A good wine
should have a good story. Carménère has one, and it is worth telling.
Like the
majority of the world’s prominent grapes, Carménère was born in the French wine
region of Bordeaux. It was used as both a blending grape for the famous red
Bordeaux wines (Cabernet Sauvignon, Cabernet Franc, Merlot, Petit Verdot, Malbec and Carménère) as well as to create its own single varietal wine. It was finicky
and difficult to grow. Consequently, when the great phylloxera plague wiped out
nearly every grape in France in 1857, growers did not bother replanting it.
For over 100
years, Carménère had been considered nearly extinct.
Prior to the
epidemic, cuttings were taken from top vineyards in Europe to establish wine in
the immigrant settlements of South America.

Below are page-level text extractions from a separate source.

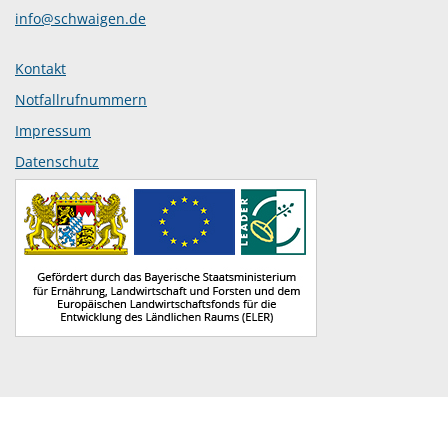
info@schwaigen.de
Kontakt
Notfallrufnummern
Impressum
Datenschutz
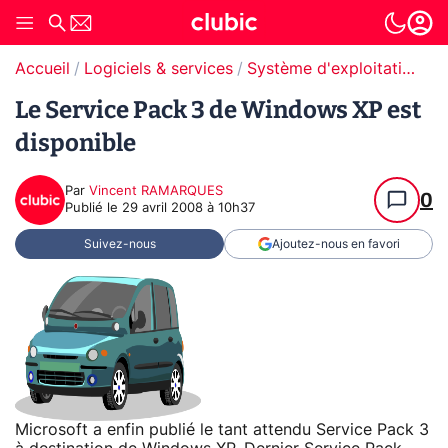
Accueil
Logiciels & services
Système d'exploitation (OS)
Le Service Pack 3 de Windows XP est
disponible
Par
Vincent RAMARQUES
0
Publié le
29 avril 2008 à 10h37
Suivez-nous
Ajoutez-nous en favori
Microsoft a enfin publié le tant attendu Service Pack 3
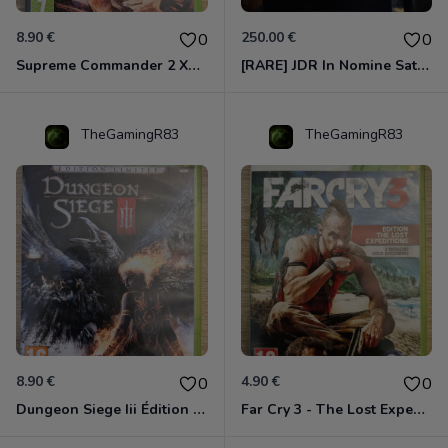
8.90 €
250.00 €
0
0
Supreme Commander 2 Xbox 360
[RARE] JDR In Nomine Satanis / Magna Veritas – 1ère Édition BOÎTE (DOS BLANC, 1989) - CROC / Siroz
TheGamingR83
TheGamingR83
8.90 €
4.90 €
0
0
Dungeon Siege Iii Édition Limitée - Vf Intégrale Xbox 360
Far Cry 3 - The Lost Expeditions - Edition Spéciale Xbox 360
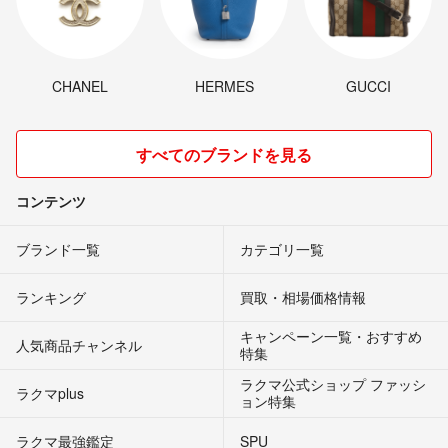
CHANEL
HERMES
GUCCI
すべてのブランドを見る
コンテンツ
ブランド一覧
カテゴリ一覧
ランキング
買取・相場価格情報
キャンペーン一覧・おすすめ
人気商品チャンネル
特集
ラクマ公式ショップ ファッシ
ラクマplus
ョン特集
ラクマ最強鑑定
SPU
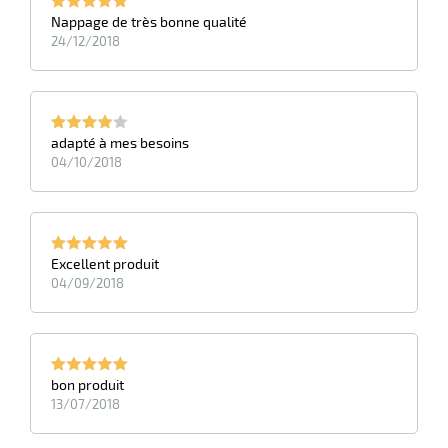
Nappage de très bonne qualité
24/12/2018
adapté à mes besoins
04/10/2018
Excellent produit
04/09/2018
bon produit
13/07/2018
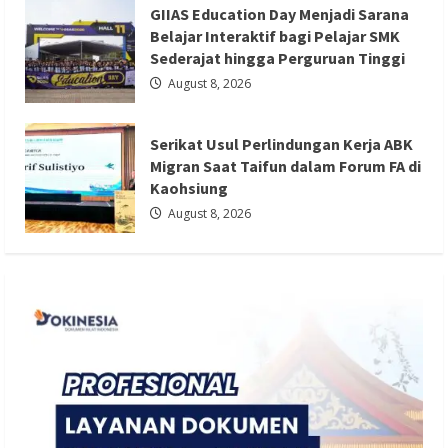
GIIAS Education Day Menjadi Sarana
Berita Ekonomi dan Bisnis
Berita Mancanegara
Belajar Interaktif bagi Pelajar SMK
Berita Terbaru
Sederajat hingga Perguruan Tinggi
Serikat Usul Perlindungan Kerja ABK
August 8, 2026
Migran Saat Taifun dalam Forum FA di
Kaohsiung
Serikat Usul Perlindungan Kerja ABK
Redaksi 01
August 8, 2026
Migran Saat Taifun dalam Forum FA di
Kaohsiung
August 8, 2026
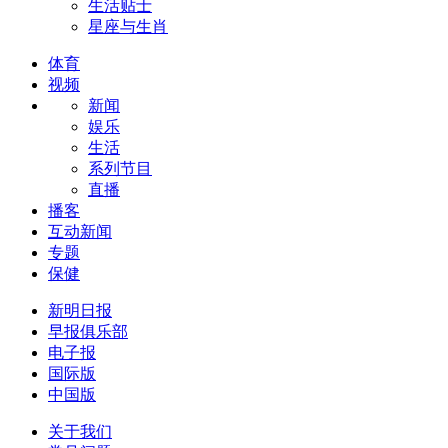
生活贴士
星座与生肖
体育
视频
新闻
娱乐
生活
系列节目
直播
播客
互动新闻
专题
保健
新明日报
早报俱乐部
电子报
国际版
中国版
关于我们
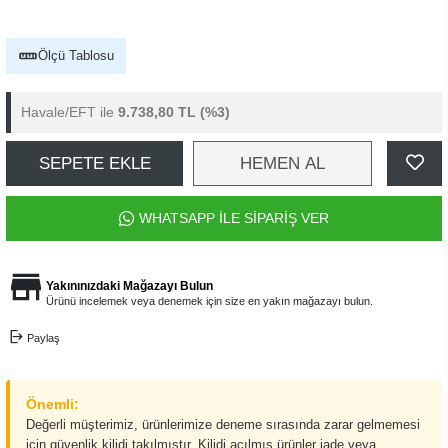
Ölçü Tablosu
Havale/EFT ile
9.738,80 TL
(%3)
SEPETE EKLE
HEMEN AL
WHATSAPP İLE SİPARİŞ VER
Yakınınızdaki Mağazayı Bulun
Ürünü incelemek veya denemek için size en yakın mağazayı bulun.
Paylaş
Önemli:
Değerli müşterimiz, ürünlerimize deneme sırasında zarar gelmemesi
için güvenlik kilidi takılmıştır. Kilidi açılmış ürünler iade veya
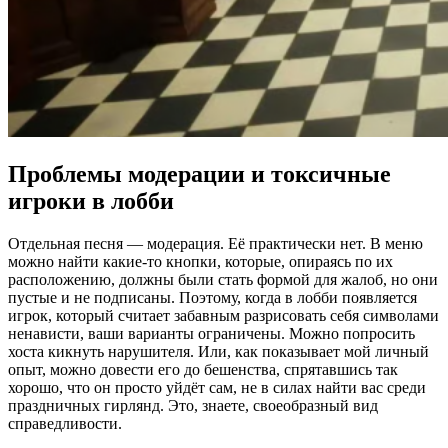
Проблемы модерации и токсичные
игроки в лобби
Отдельная песня — модерация. Её практически нет. В меню
можно найти какие-то кнопки, которые, опираясь по их
расположению, должны были стать формой для жалоб, но они
пустые и не подписаны. Поэтому, когда в лобби появляется
игрок, который считает забавным разрисовать себя символами
ненависти, ваши варианты ограничены. Можно попросить
хоста кикнуть нарушителя. Или, как показывает мой личный
опыт, можно довести его до бешенства, спрятавшись так
хорошо, что он просто уйдёт сам, не в силах найти вас среди
праздничных гирлянд. Это, знаете, своеобразный вид
справедливости.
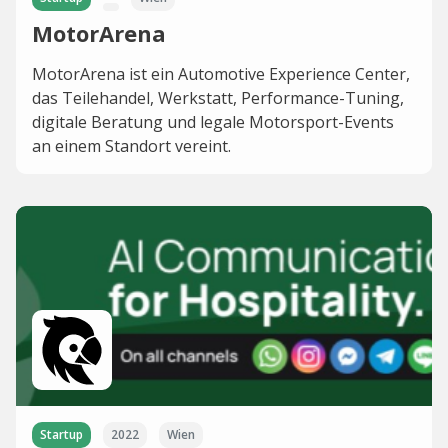
MotorArena
MotorArena ist ein Automotive Experience Center,
das Teilehandel, Werkstatt, Performance-Tuning,
digitale Beratung und legale Motorsport-Events
an einem Standort vereint.
Startup
2022
Wien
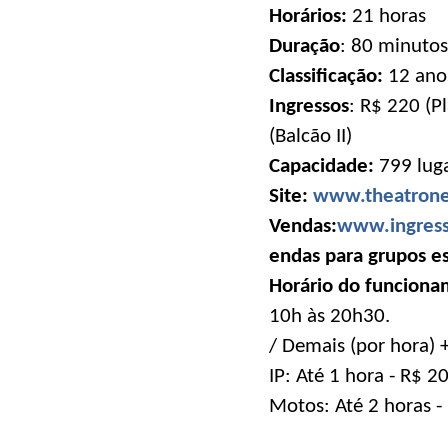
Horários:
21 horas
Duração
: 80 minutos
Classificação:
12 ano
Ingressos
: R$ 220 (Pl
(Balcão II)
Capacidade:
799 lug
Site:
www.theatrone
Vendas:
www.ingress
endas para grupos es
Horário do funciona
10h às 20h30.
/ Demais (por hora) 
IP: Até 1 hora - R$ 2
Motos: Até 2 horas -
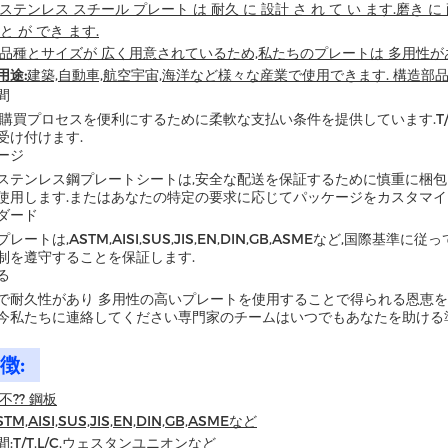
ステンレス スチール プレート は 耐久 に 設計 さ れ て い ます.磨き に
と が でき ます.
品種とサイズが 広く用意されているため,私たちのプレートは 多用性が
用途:
建築,自動車,航空宇宙,海洋など様々な産業で使用できます. 構造部品
間
,購買プロセスを便利にするために柔軟な支払い条件を提供しています.T/T,L/
受け付けます.
ージ
ステンレス鋼プレートシートは,安全な配送を保証するために慎重に梱包
使用します.またはあなたの特定の要求に応じてパッケージをカスタマイ
ダード
レートは,ASTM,AISI,SUS,JIS,EN,DIN,GB,ASMEなど,国際
制を遵守することを保証します.
る
で耐久性があり 多用性の高いプレートを使用することで得られる恩恵を
今私たちに連絡してください専門家のチームはいつでもあなたを助ける
徴:
不?? 鋼板
TM,AISI,SUS,JIS,EN,DIN,GB,ASMEなど
:T/T,L/C,ウェスタンユニオンなど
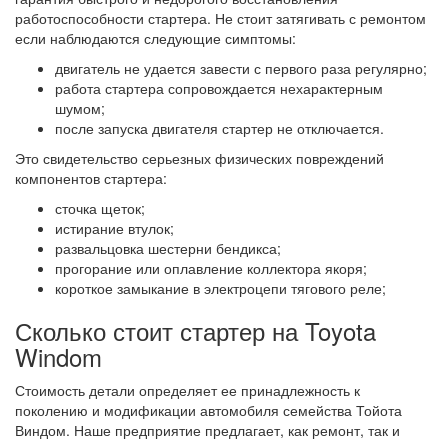
работоспособности стартера. Не стоит затягивать с ремонтом
если наблюдаются следующие симптомы:
двигатель не удается завести с первого раза регулярно;
работа стартера сопровождается нехарактерным
шумом;
после запуска двигателя стартер не отключается.
Это свидетельство серьезных физических повреждений
компонентов стартера:
сточка щеток;
истирание втулок;
развальцовка шестерни бендикса;
прогорание или оплавление коллектора якоря;
короткое замыкание в электроцепи тягового реле;
Сколько стоит стартер на Toyota
Windom
Стоимость детали определяет ее принадлежность к
поколению и модификации автомобиля семейства Тойота
Виндом. Наше предприятие предлагает, как ремонт, так и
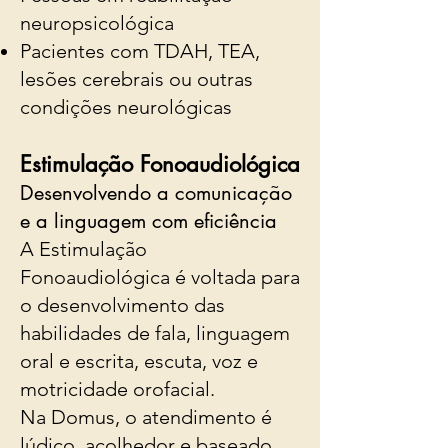
neuropsicológica
Pacientes com TDAH, TEA,
lesões cerebrais ou outras
condições neurológicas
Estimulação Fonoaudiológica
Desenvolvendo a comunicação
e a linguagem com eficiência
A Estimulação
Fonoaudiológica é voltada para
o desenvolvimento das
habilidades de fala, linguagem
oral e escrita, escuta, voz e
motricidade orofacial.
Na Domus, o atendimento é
lúdico, acolhedor e baseado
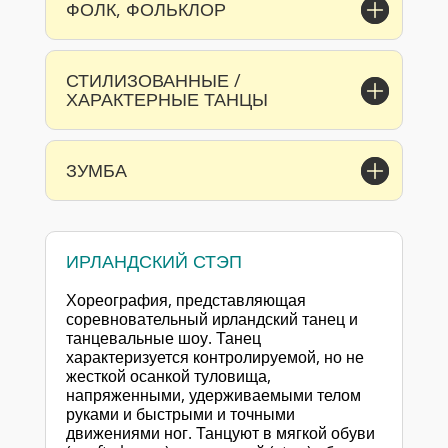
ФОЛК, ФОЛЬКЛОР
СТИЛИЗОВАННЫЕ /
ХАРАКТЕРНЫЕ ТАНЦЫ
ЗУМБА
ИРЛАНДСКИЙ СТЭП
Хореография, представляющая
соревновательный ирландский танец и
танцевальные шоу. Танец
характеризуется контролируемой, но не
жесткой осанкой туловища,
напряженными, удерживаемыми телом
руками и быстрыми и точными
движениями ног. Танцуют в мягкой обуви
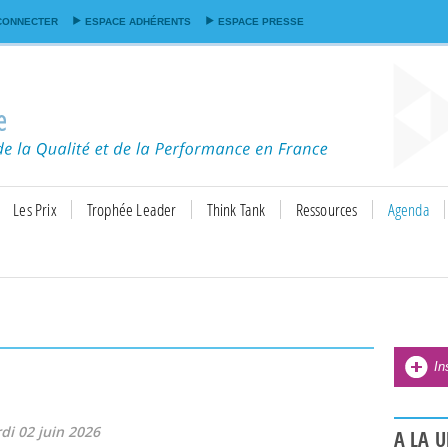
Aller au
CONNECTER
ESPACE ADHÉRENTS
ESPACE PRESSE
contenu
principal
Les Prix
Trophée Leader
Think Tank
Ressources
Agenda
In
di 02 juin 2026
A LA 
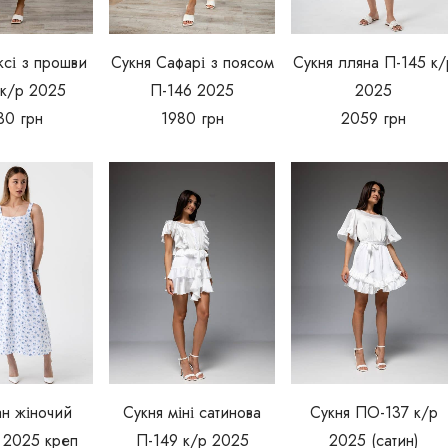
ксі з прошви
Сукня Сафарі з поясом
Сукня лляна П-145 к/
 к/р 2025
П-146 2025
2025
30
грн
1980
грн
2059
грн
н жіночий
Сукня міні сатинова
Сукня ПО-137 к/р
 2025 креп
П-149 к/р 2025
2025 (сатин)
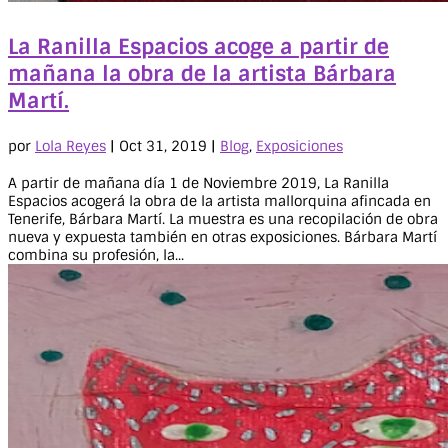
La Ranilla Espacios acoge a partir de
mañana la obra de la artista Bárbara
Martí.
por
Lola Reyes
|
Oct 31, 2019
|
Blog
,
Exposiciones
A partir de mañana día 1 de Noviembre 2019, La Ranilla
Espacios acogerá la obra de la artista mallorquina afincada en
Tenerife, Bárbara Martí. La muestra es una recopilación de obra
nueva y expuesta también en otras exposiciones. Bárbara Martí
combina su profesión, la...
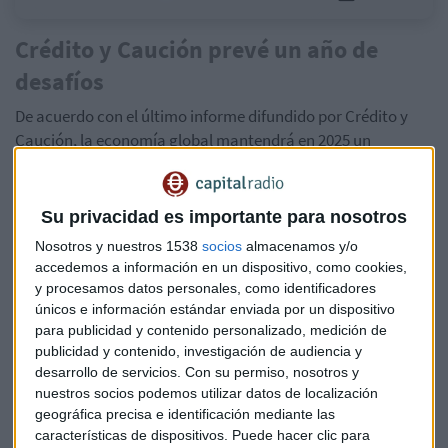
Crédito y Caución prevé un año de
desafíos
De acuerdo con el último informe difundido por Crédito y
Caución, la economía global mantendrá en 2025 un
aterrizaje suave.
La inﬂación seguirá acercándose al
objetivo del 2% tanto en la eurozona como en Estados
Unidos,
en un entorno de descenso de los precios de las
Su privacidad es importante para nosotros
materias primas, ralentización del crecimiento salarial y
Nosotros y nuestros 1538
socios
almacenamos y/o
normalización de las presiones sobre la cadena de
accedemos a información en un dispositivo, como cookies,
suministro. El escenario de referencia de la aseguradora de
y procesamos datos personales, como identificadores
crédito prevé un modesto crecimiento del PIB mundial del
únicos e información estándar enviada por un dispositivo
2,8%, con las economías avanzadas por debajo del 2% y los
para publicidad y contenido personalizado, medición de
publicidad y contenido, investigación de audiencia y
mercados emergentes en el promedio del 4%.
desarrollo de servicios.
Con su permiso, nosotros y
nuestros socios podemos utilizar datos de localización
Estados Unidos seguirá mostrando un sólido
geográfica precisa e identificación mediante las
comportamiento del PIB mientras el crecimiento de la
características de dispositivos. Puede hacer clic para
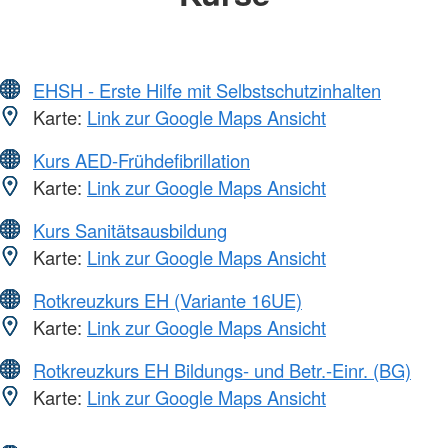
EHSH - Erste Hilfe mit Selbstschutzinhalten
Karte:
Link zur Google Maps Ansicht
Kurs AED-Frühdefibrillation
Karte:
Link zur Google Maps Ansicht
Kurs Sanitätsausbildung
Karte:
Link zur Google Maps Ansicht
Rotkreuzkurs EH (Variante 16UE)
Karte:
Link zur Google Maps Ansicht
Rotkreuzkurs EH Bildungs- und Betr.-Einr. (BG)
Karte:
Link zur Google Maps Ansicht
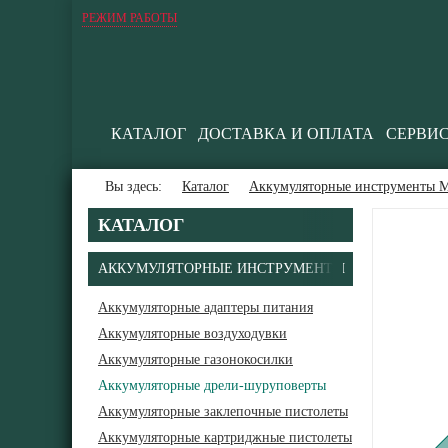
РЕЖИМ РАБОТЫ
КАТАЛОГ
ДОСТАВКА И ОПЛАТА
СЕРВИ
Вы здесь:
Каталог
Аккумуляторные инструменты М
КАТАЛОГ
АККУМУЛЯТОРНЫЕ ИНСТРУМЕНТЫ
Аккумуляторные адаптеры питания
Аккумуляторные воздуходувки
В
Аккумуляторные газонокосилки
Аккумуляторные дрели-шуруповерты
Аккумуляторные заклепочные пистолеты
Аккумуляторные картриджные пистолеты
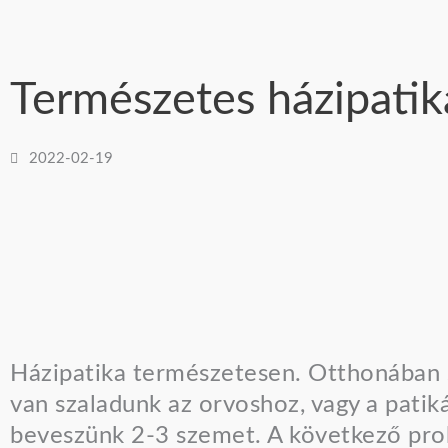
Természetes házipatika
2022-02-19
Házipatika természetesen. Otthonában s
van szaladunk az orvoshoz, vagy a patik
beveszünk 2-3 szemet. A következő prob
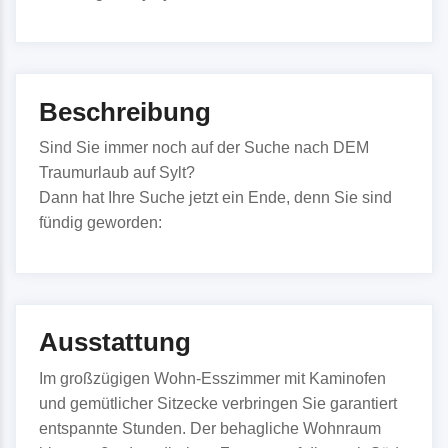
Beschreibung
Sind Sie immer noch auf der Suche nach DEM
Traumurlaub auf Sylt?
Dann hat Ihre Suche jetzt ein Ende, denn Sie sind
fündig geworden:
Ausstattung
Im großzügigen Wohn-Esszimmer mit Kaminofen
und gemütlicher Sitzecke verbringen Sie garantiert
entspannte Stunden. Der behagliche Wohnraum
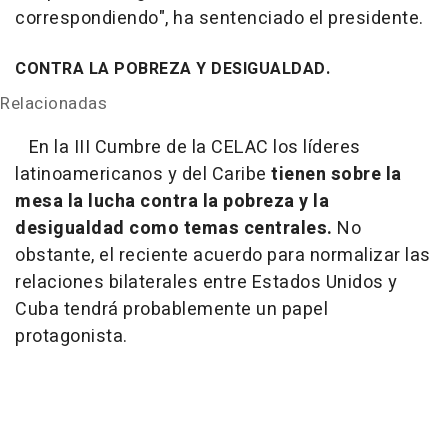
correspondiendo", ha sentenciado el presidente.
CONTRA LA POBREZA Y DESIGUALDAD.
Relacionadas
En la III Cumbre de la CELAC los líderes
latinoamericanos y del Caribe
tienen sobre la
mesa la lucha contra la pobreza y la
desigualdad como temas centrales.
No
obstante, el reciente acuerdo para normalizar las
relaciones bilaterales entre Estados Unidos y
Cuba tendrá probablemente un papel
protagonista.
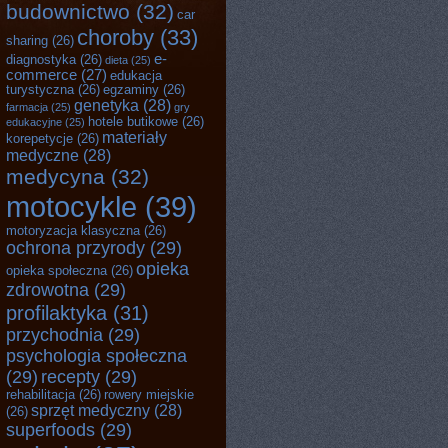
budownictwo
(32)
car
choroby
(33)
sharing
(26)
e-
diagnostyka
(26)
dieta
(25)
commerce
(27)
edukacja
turystyczna
(26)
egzaminy
(26)
genetyka
(28)
farmacja
(25)
gry
hotele butikowe
(26)
edukacyjne
(25)
materiały
korepetycje
(26)
medyczne
(28)
medycyna
(32)
motocykle
(39)
motoryzacja klasyczna
(26)
ochrona przyrody
(29)
opieka
opieka społeczna
(26)
zdrowotna
(29)
profilaktyka
(31)
przychodnia
(29)
psychologia społeczna
(29)
recepty
(29)
rehabilitacja
(26)
rowery miejskie
sprzęt medyczny
(28)
(26)
superfoods
(29)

A few cuttings of Carménère
happened to be imported to Chile in shipments of merlot vines. And they simply
planted them in their merlot fields around the valleys of Santiago and almost
immediately began to flourish. In Chile, growers almost inadvertently preserved
the grape variety due largely to its similarity to Merlot. It was an
unconscious mistake that saved Carménère from extinction. The variety is now
Chile's premium grape.
Up until the
1990s, Chilean winemakers were not sure why some of the vines in their Merlot
vineyards got ripe so late and why their leaves were so different. Their Merlot
tasted very “distinctive.” So in 1994, they brought in a respected French
botanist, Jean-Michel Boursiquot, who, after some study, declared the vines
weren’t Merlot at all. They were Carménère.
Today, Carménère
is to Chile as Malbec is to Argentina.